Season Two – Chapter Four

The doors pulled wide before we would slam the central locking into place, Mike and I given no chance to come quietly, hands bundling us to the cold tarmac. I didn’t put up a fight, tried to tell Mike, but knew the words would be in vain. Letting my body relax, I watched as the moments blurred past my eyes, attempting to calm my blood pressure as I tried not to be distracted from details as they played out. My wrists were tied, I could no longer see Mike, but could hear his language explode, the emotion in his words spill out as the ex-Royal Marine gave the young soldiers a verbal beating I hoped stung harder than a punch in the face.

I kept quiet, knew there was no changing the course, instead I watched as they left the van, no one checking for Dan who was surely now secreting himself in the back. Bundled into a waiting Snatch Land Rover, I saw no more as a musty canvas hood pulled down over my head. Mike’s voice stifled, with what remained evaporating into the distance as the engine note rose.

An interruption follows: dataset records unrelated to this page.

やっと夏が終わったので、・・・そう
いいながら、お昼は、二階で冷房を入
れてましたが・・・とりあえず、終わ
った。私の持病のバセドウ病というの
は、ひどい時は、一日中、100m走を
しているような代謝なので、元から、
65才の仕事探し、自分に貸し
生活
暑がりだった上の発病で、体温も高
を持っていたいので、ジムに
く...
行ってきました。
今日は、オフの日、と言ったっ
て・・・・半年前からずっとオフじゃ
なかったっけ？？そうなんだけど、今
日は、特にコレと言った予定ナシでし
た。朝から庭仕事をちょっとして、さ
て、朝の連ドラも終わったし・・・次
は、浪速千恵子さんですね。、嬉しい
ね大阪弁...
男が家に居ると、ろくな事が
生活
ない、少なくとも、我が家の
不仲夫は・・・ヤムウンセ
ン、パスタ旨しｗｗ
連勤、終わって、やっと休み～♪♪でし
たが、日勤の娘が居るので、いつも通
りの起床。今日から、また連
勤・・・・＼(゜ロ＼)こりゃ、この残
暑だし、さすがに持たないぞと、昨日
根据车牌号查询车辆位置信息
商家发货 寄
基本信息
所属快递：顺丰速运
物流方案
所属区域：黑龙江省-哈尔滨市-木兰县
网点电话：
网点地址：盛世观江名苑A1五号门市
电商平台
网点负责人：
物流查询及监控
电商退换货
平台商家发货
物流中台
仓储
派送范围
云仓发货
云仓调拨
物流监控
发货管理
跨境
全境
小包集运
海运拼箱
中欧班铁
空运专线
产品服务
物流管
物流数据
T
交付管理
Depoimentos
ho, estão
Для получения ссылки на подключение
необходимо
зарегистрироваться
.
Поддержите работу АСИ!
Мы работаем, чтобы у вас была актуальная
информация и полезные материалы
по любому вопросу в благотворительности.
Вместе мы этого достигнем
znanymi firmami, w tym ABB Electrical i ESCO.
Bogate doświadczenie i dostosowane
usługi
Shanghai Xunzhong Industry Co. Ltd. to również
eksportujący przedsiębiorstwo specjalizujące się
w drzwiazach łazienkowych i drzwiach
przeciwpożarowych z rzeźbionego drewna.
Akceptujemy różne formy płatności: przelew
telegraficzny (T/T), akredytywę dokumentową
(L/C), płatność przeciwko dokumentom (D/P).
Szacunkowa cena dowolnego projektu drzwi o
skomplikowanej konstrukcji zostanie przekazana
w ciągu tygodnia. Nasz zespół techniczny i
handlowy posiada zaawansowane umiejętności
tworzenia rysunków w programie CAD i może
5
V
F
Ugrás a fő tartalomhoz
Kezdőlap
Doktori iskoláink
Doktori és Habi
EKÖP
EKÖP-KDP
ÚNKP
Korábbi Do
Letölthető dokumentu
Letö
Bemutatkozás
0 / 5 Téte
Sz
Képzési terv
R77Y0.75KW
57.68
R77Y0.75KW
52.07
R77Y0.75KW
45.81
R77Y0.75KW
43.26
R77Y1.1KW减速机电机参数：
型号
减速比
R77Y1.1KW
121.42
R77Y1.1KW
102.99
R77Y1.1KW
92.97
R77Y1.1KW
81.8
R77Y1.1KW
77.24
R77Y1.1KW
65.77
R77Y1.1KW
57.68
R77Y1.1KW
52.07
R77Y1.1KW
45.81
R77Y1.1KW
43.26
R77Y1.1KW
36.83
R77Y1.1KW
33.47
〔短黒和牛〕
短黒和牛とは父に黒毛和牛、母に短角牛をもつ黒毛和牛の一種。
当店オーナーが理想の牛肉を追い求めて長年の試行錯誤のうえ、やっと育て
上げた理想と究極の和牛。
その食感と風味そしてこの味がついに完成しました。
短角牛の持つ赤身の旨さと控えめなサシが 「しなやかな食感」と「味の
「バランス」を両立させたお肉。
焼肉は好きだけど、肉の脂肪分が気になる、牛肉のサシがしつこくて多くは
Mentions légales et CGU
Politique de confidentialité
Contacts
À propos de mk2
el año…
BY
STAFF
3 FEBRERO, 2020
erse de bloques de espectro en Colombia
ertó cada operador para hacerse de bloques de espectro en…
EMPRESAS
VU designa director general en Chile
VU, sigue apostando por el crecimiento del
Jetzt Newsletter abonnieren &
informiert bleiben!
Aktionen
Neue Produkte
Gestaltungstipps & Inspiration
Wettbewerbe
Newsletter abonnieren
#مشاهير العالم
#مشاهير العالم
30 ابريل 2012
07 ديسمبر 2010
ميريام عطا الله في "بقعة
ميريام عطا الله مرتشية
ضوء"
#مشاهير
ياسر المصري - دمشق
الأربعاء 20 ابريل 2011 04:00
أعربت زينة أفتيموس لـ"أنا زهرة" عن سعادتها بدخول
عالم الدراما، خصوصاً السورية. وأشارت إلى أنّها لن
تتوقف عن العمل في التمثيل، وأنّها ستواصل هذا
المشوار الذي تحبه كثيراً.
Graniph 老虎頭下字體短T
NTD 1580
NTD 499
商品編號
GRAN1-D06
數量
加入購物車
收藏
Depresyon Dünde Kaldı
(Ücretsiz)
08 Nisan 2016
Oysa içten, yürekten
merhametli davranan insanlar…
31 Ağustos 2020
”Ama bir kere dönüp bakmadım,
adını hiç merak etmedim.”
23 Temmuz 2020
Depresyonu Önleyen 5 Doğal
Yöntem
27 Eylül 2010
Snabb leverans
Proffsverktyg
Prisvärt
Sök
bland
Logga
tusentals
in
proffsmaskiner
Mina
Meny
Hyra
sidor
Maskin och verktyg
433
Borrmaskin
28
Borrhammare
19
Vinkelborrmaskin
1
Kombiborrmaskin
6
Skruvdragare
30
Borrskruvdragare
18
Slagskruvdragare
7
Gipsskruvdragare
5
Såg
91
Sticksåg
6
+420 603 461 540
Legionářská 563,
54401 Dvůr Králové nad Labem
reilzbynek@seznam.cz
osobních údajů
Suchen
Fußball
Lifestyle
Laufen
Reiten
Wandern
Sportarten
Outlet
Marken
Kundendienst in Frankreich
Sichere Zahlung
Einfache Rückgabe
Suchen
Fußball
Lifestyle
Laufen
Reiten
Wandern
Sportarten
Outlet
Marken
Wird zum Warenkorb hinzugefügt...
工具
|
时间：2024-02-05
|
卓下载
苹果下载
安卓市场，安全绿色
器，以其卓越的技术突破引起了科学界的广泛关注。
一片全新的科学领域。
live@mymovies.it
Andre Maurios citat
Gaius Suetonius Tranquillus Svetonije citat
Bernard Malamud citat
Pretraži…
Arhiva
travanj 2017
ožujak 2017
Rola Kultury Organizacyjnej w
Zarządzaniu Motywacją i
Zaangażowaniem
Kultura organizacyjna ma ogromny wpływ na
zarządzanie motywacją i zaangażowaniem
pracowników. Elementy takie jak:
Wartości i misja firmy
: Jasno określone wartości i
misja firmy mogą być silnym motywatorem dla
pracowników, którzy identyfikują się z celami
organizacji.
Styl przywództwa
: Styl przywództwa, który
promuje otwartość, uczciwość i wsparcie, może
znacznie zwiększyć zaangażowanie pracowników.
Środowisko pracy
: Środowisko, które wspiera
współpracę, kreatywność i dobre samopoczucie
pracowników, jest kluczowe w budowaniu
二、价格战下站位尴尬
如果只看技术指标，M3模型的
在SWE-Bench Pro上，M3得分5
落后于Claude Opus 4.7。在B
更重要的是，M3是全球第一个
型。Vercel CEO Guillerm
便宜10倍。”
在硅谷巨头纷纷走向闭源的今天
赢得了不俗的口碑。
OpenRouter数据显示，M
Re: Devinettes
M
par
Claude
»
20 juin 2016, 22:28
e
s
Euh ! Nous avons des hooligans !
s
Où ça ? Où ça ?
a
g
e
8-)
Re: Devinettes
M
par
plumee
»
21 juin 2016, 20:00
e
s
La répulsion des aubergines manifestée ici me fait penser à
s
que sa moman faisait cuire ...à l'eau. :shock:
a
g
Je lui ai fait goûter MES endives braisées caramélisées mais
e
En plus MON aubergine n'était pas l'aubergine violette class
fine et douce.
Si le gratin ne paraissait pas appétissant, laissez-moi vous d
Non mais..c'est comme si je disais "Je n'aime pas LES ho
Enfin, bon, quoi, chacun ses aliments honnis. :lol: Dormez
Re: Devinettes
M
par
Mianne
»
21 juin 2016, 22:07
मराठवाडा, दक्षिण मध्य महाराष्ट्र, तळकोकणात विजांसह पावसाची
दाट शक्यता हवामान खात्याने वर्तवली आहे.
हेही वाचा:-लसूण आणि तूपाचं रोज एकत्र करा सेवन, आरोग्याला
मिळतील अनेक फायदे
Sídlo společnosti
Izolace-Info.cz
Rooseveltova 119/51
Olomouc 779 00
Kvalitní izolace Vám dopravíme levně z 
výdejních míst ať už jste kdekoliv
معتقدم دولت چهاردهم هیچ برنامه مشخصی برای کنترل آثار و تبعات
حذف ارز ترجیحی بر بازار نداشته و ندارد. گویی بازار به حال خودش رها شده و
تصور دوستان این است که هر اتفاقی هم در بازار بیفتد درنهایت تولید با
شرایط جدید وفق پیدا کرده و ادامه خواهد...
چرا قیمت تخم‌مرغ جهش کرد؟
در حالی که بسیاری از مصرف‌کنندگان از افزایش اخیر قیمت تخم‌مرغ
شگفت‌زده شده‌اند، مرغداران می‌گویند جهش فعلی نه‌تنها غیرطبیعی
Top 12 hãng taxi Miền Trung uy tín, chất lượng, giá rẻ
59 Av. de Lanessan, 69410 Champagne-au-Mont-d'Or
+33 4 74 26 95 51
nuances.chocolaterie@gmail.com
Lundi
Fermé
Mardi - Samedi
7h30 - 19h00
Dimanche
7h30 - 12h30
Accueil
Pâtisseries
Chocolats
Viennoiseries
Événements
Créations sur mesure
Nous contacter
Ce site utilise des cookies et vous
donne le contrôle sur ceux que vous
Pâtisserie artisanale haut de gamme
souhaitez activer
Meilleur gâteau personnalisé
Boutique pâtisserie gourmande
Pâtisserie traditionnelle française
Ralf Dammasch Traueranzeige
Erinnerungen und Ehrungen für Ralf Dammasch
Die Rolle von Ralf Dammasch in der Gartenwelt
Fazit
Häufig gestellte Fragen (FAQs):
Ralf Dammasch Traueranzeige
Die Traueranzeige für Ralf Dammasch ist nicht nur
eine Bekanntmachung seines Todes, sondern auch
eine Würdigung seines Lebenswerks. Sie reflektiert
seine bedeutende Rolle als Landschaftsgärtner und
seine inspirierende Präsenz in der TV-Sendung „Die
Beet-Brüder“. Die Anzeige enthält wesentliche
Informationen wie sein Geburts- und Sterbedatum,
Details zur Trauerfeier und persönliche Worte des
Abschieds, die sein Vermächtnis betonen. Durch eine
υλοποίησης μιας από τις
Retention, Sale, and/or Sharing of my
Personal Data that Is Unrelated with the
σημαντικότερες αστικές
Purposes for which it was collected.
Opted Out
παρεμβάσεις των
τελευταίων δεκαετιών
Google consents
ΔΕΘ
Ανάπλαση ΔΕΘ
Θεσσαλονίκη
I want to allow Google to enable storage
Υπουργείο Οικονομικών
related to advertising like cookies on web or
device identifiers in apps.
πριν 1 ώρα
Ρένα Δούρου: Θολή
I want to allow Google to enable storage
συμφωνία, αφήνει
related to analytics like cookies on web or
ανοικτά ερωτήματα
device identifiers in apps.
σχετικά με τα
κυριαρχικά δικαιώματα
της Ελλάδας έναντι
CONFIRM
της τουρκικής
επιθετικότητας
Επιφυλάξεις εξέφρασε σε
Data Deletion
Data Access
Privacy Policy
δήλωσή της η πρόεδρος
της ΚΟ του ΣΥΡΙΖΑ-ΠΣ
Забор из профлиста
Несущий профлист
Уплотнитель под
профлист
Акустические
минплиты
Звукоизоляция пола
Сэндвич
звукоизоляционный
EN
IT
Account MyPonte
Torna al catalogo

There was no Foot and Mouth Disease.

I’d found what I was looking for.

We didn’t arrive in the car park of the Jamaica Inn, the roads too loose, too uneven. Where we arrived I had no idea, it had taken too long for us to be at the farm in the centre of their exclusion zone. I heard the rattle of a chain link fence, the collective tap tap tap of boots marching on the hard ground, the turn of keys, the rumble of engines and a pervasive odour that smelt like the Portaloos needed emptying.

As the engine cut and light invaded from below, hands helped me to stand, guiding my feet down to the solid ground, not before pulling off my heels, letting my tights split with each step, bright cold air glinting from below, but just for a moment. The air turned warm and the hum of electricity filled my ears, the whine of a generator perhaps or some other powerful equipment. Doors opened and closed at our backs as I counted, the four sets of footsteps the only sound until I flinched back as chair legs scraped along the floor. The hands holding tight at my bound wrists wouldn’t let me budged, instead forced me forward, pushing down until all I could do was bend my knees and sit. With a snap of plastic my hands were free, but not under my control, each wrist driven forward, held firm, but not so much it hurt.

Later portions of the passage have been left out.